Literature review shows the great potential that emotional intelligence can provide in the field of management and leadership. It shows the importance and role of emotional intelligence in the long-term good interpersonal relationships within organizations which increase creativity, solving problems and helps influence the overall profitability and success of an organization. Analysis of emotional intelligence's impact to overall success of manager indicates relevant facts and benefits that an organization can accomplish if recognize the importance of managers' emotional intelligence and put its development through various trainings and workshops for one of its priority strategic objectives.

The main purpose of this paper is to complement the existing research on emotional intelligence and management with the research in a field of project management. Theoretical considerations discussed potential emotional intelligence's impact of on project managers' success through literature review on concept and dimensions of emotional intelligence, numbered empirical studies and leadership theories. Research on a field empirically supported these theoretical considerations. Research examines existence of positive correlation between project manager's emotional intelligence and their business success and educational level through two hypotheses: first, there is a positive correlation between project managers' emotional intelligence and their business success (position in organizational hierarchy) and second, there is a positive correlation between project managers' emotional intelligence and their educational level. Methodology, findings and discussion of the research can be found in the fourth chapter of the paper.

2. Dimensions of project managers' emotional intelligence

Theoretical considerations on correlation between emotional intelligence and managers' success started with research on essential success factors by McClelland back in 1973. Complementing those acknowledgements, Goleman in 1998 in his article published by Harvard Business Review put spotlight on importance of emotional intelligence in business success. Based on research what skills have the

greatest impact on achieving the best results for 181 job positions within 121 different organizations, Goleman (1998) concluded that even 67% of the skills considered necessary for success in business are based on emotional skills. That same year McClelland conducted a study to identify characteristics that distinguishes top and average managers. Conducted test within 30 different companies showed that difference between best and average managers lies in the following characteristics: desire for accomplishment, development of other individuals, adaptability, influence, self-confidence and leadership. The only singled out cognitive characteristic was analytical thinking ability (McClelland, 1998). Similar research on achieving the excellence at work by Chen et al. (1998) came out with conclusion that emotional skills (with 53%) have proven to be twice more important for business performance than the intellect and technical skills (with 27%). The other studies also confirmed that emotionally competent employees have better business performances over employees with only high cognitive capacities (Seligman, 1990; Spencer & Spencer, 1993; McClelland, 1999).

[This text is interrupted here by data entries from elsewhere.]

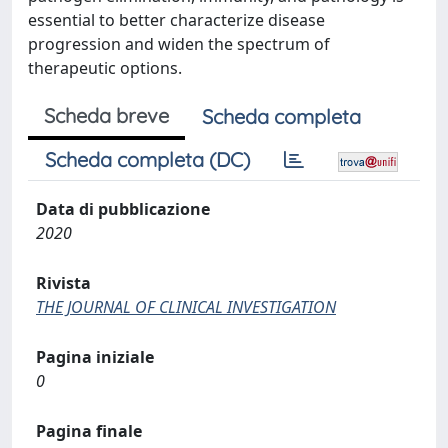
essential to better characterize disease
progression and widen the spectrum of
therapeutic options.
Scheda breve
Scheda completa
Scheda completa (DC)
Data di pubblicazione
2020
Rivista
THE JOURNAL OF CLINICAL INVESTIGATION
Pagina iniziale
0
Pagina finale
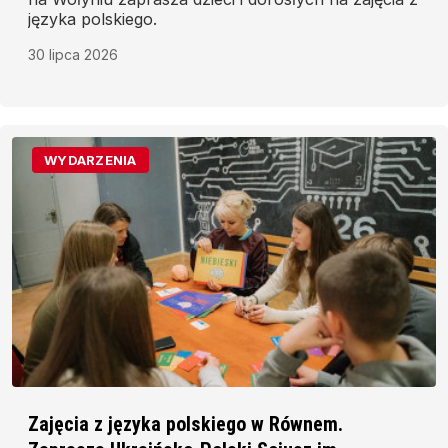
języka polskiego.
30 lipca 2026
WYDARZENIA
Zajęcia z języka polskiego w Równem.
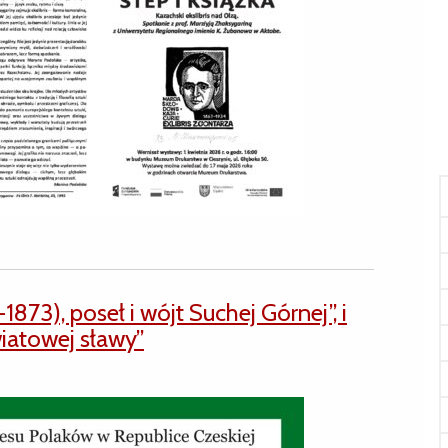
873), poseł i wójt Suchej Górnej”, i
wiatowej sławy”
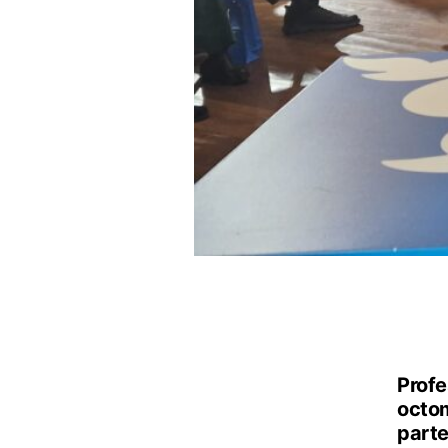
Profe
octom
parte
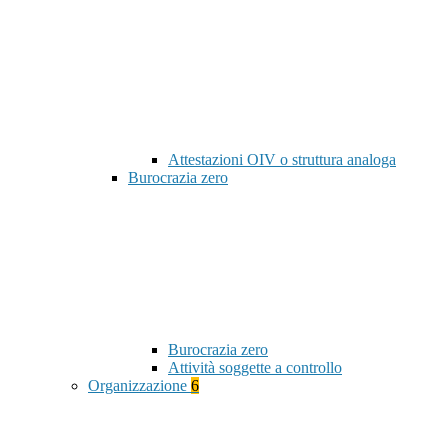
Attestazioni OIV o struttura analoga
Burocrazia zero
Burocrazia zero
Attività soggette a controllo
Organizzazione
6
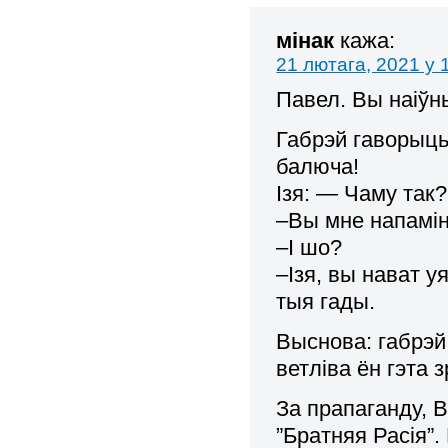
мінак
кажа:
21 лютага, 2021 у 
Павел. Вы наіўн
Габрэй гаворыць 
балюча!
Ізя: — Чаму так?
–Вы мне напамі
–І шо?
–Ізя, вы нават у
тыя гады.
Выснова: габрэй
ветліва ён гэта з
За прапаганду, 
”Братняя Расія”.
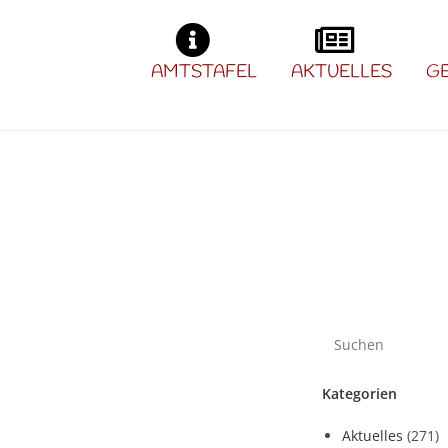
AMTSTAFEL
AKTUELLES
G
Kategorien
Aktuelles
(271)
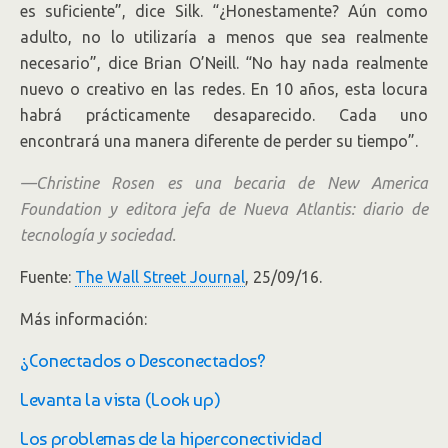
es suficiente”, dice Silk. “¿Honestamente? Aún como
adulto, no lo utilizaría a menos que sea realmente
necesario”, dice Brian O’Neill. “No hay nada realmente
nuevo o creativo en las redes. En 10 años, esta locura
habrá prácticamente desaparecido. Cada uno
encontrará una manera diferente de perder su tiempo”.
—Christine Rosen es una becaria de New America
Foundation y editora jefa de Nueva Atlantis: diario de
tecnología y sociedad.
Fuente:
The Wall Street Journal
, 25/09/16.
Más información:
¿Conectados o Desconectados?
Levanta la vista (Look up)
Los problemas de la hiperconectividad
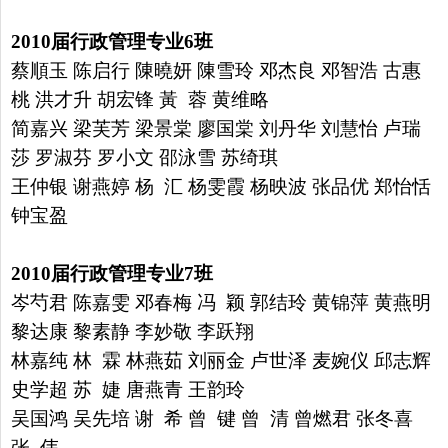
2010
届行政管理专业
6
班
蔡順玉 陈启行 陳曉妍 陳雪玲 邓杰良 邓智浩 古惠
桃 洪才升
胡宏锋 黃 蓉 黄维略
简嘉兴 梁芙芳 梁景棠 廖国棠 刘丹华
刘慧怡 卢瑞
莎 罗淑芬 罗小文 邵泳雪 苏绮琪
王仲银 谢燕婷
杨 汇 杨雯霞 杨映波 张品优 郑怡恬
钟宝盈
2010
届行政管理专业
7
班
岑芍君 陈嘉雯 邓春梅 冯 颖 郭结玲 黄锦萍 黄燕明
黎达康
黎素静 李妙敬 李跃翔
林嘉纯 林 霖 林燕茹 刘丽金 卢世泽
麦婉仪 邱志辉
史学超 苏 婕 唐燕青 王韵玲
吴国鸿 吴先培
谢 希 曾 键 曾 清 曾燃君 张冬喜
张 伟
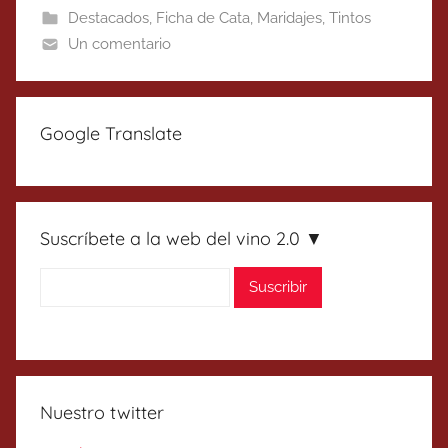
Destacados
,
Ficha de Cata
,
Maridajes
,
Tintos
Un comentario
Google Translate
Suscríbete a la web del vino 2.0 ▼
Nuestro twitter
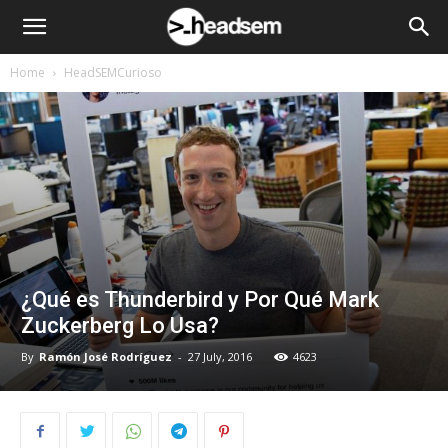
Home
HeadSEMCurioso
¿Qué es Thunderbird y Por Qué Mark
Zuckerberg Lo Usa?
By
Ramón José Rodríguez
-
27 July, 2016
4623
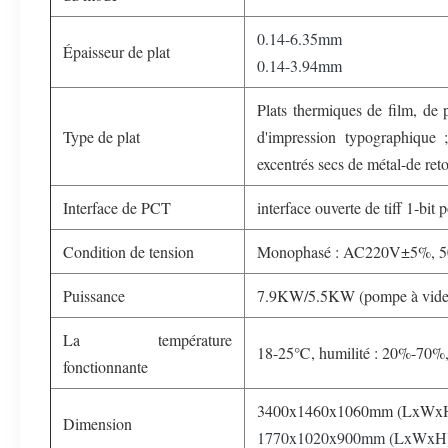
0.14-6.35mm
Épaisseur de plat
0.14-3.94mm
Plats thermiques de film, de p
Type de plat
d'impression typographique ;
excentrés secs de métal-de ret
Interface de PCT
interface ouverte de tiff 1-bit
Condition de tension
Monophasé : AC220V±5%, 5
Puissance
7.9KW/5.5KW (pompe à vide 
La température
18-25℃, humilité : 20%-70%,
fonctionnante
3400x1460x1060mm (LxWx
Dimension
1770x1020x900mm (LxWxH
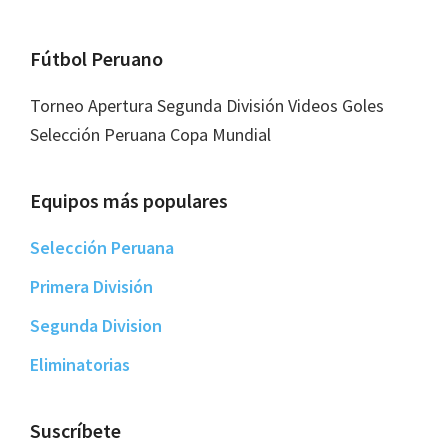
Footer
Fútbol Peruano
Torneo Apertura Segunda División Videos Goles
Selección Peruana Copa Mundial
Equipos más populares
Selección Peruana
Primera División
Segunda Division
Eliminatorias
Suscríbete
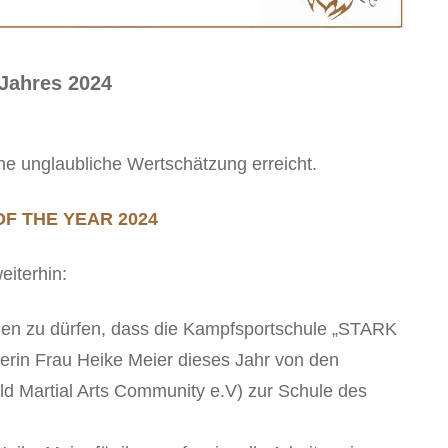
 Jahres 2024
eine unglaubliche Wertschätzung erreicht.
F THE YEAR 2024
eiterhin:
eilen zu dürfen, dass die Kampfsportschule „STARK
erin Frau Heike Meier dieses Jahr von den
d Martial Arts Community e.V) zur Schule des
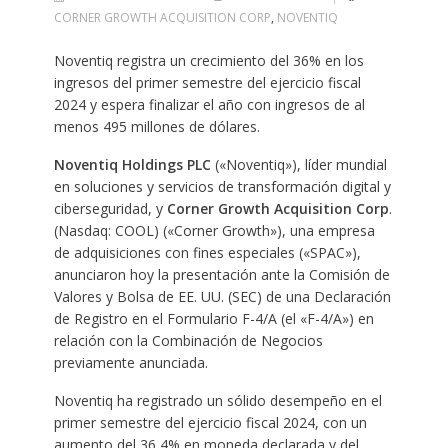
CORNER GROWTH ACQUISITION CORP
,
NOVENTIQ
Noventiq registra un crecimiento del 36% en los
ingresos del primer semestre del ejercicio fiscal
2024 y espera finalizar el año con ingresos de al
menos 495 millones de dólares.
Noventiq Holdings PLC
(«Noventiq»), líder mundial
en soluciones y servicios de transformación digital y
ciberseguridad, y
Corner Growth Acquisition Corp
.
(Nasdaq: COOL) («Corner Growth»), una empresa
de adquisiciones con fines especiales («SPAC»),
anunciaron hoy la presentación ante la Comisión de
Valores y Bolsa de EE. UU. (SEC) de una Declaración
de Registro en el Formulario F-4/A (el «F-4/A») en
relación con la Combinación de Negocios
previamente anunciada.
Noventiq ha registrado un sólido desempeño en el
primer semestre del ejercicio fiscal 2024, con un
aumento del 36,4% en moneda declarada y del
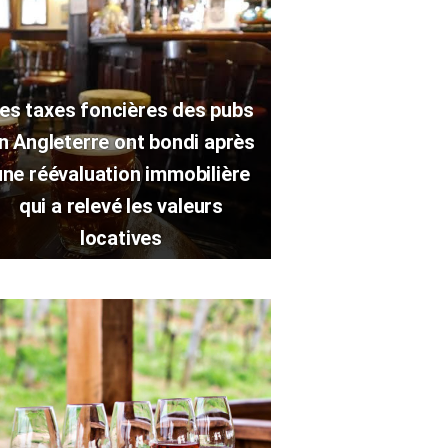
es taxes foncières des pubs
n Angleterre ont bondi après
une réévaluation immobilière
qui a relevé les valeurs
locatives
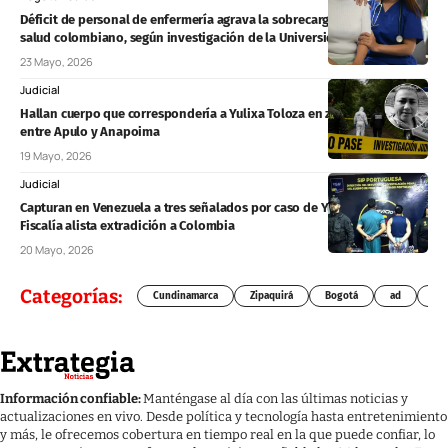
Déficit de personal de enfermería agrava la sobrecarga del sistema de
salud colombiano, según investigación de la Universidad Nacional
23 Mayo, 2026
Judicial
Hallan cuerpo que correspondería a Yulixa Toloza en zona boscosa
entre Apulo y Anapoima
19 Mayo, 2026
Judicial
Capturan en Venezuela a tres señalados por caso de Yulixa Toloza y
Fiscalía alista extradición a Colombia
20 Mayo, 2026
Categorías:
Cundinamarca
Zipaquirá
Bogotá
ad
Chí
Información confiable:
Manténgase al día con las últimas noticias y
actualizaciones en vivo. Desde política y tecnología hasta entretenimiento
y más, le ofrecemos cobertura en tiempo real en la que puede confiar, lo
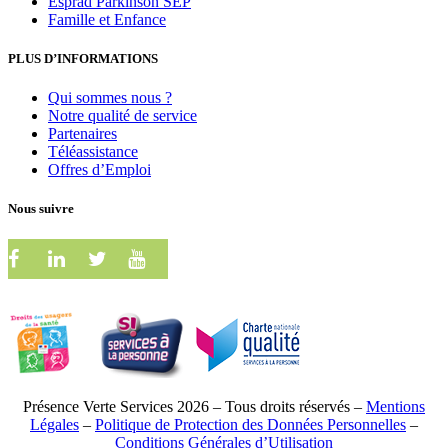
Esprad Parkinson SEP
Famille et Enfance
PLUS D’INFORMATIONS
Qui sommes nous ?
Notre qualité de service
Partenaires
Téléassistance
Offres d’Emploi
Nous suivre
Présence Verte Services 2026 – Tous droits réservés –
Mentions
Légales
–
Politique de Protection des Données Personnelles
–
Conditions Générales d’Utilisation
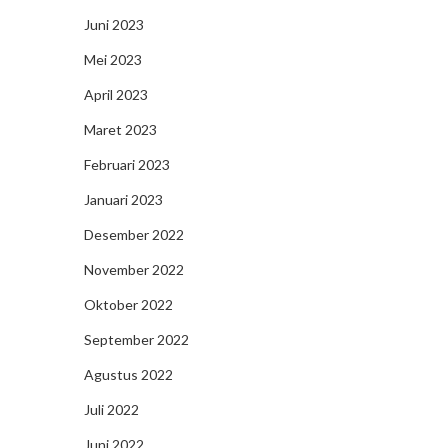
Juni 2023
Mei 2023
April 2023
Maret 2023
Februari 2023
Januari 2023
Desember 2022
November 2022
Oktober 2022
September 2022
Agustus 2022
Juli 2022
Juni 2022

Expanding Salvoley and Mayer's model of cognitive abilities from 1990's and summing up the former knowledge of so-called soft skills, Goleman (2001) has offered an integrated matrix concept with twenty emotional competencies. He classified them in four dimensions - self-awareness, self regulation, social self-consciousness and relationship management. These four dimensions can be divided in two main groups: personal competence (self management) and social competence (managing others). To fully understand the research presented in this paper it is essential to be aware of all four mentioned dimensions.

Self-awareness is related to emotional self-conscious which means that excellent project managers are aware of own strengths and weaknesses and understand their emotions. They are aware of emotions' influence on their perceptions and decision-making process, but also on other team members. Self-awareness of own emotions is prerequisite for guidance and control of project team. Excellent project managers have ability of precise self-assessments and high self-esteem that comes from self-respect that allows leaders to be real leaders.

Management of emotions in a way that does not prevent but rather makes easier performing tasks required self-management (self-regulation - the second dimension). Project managers with self-regulation ability show an emotional maturity reflected in high-capacity assessment and emotional control. They are highly flexible in dealing with changing situations or obstacles what is hardly rare case in project management especially in today's dynamic world. They are self-initiative, proactive and focused on success. Excellent project managers are aware of constant need for improvement and development. Modern business requires permanent change management. Managing changes involves open consistency, which refers to the value of emotions and behavior, and optimism - a positive view of the world, the future, everyday life etc.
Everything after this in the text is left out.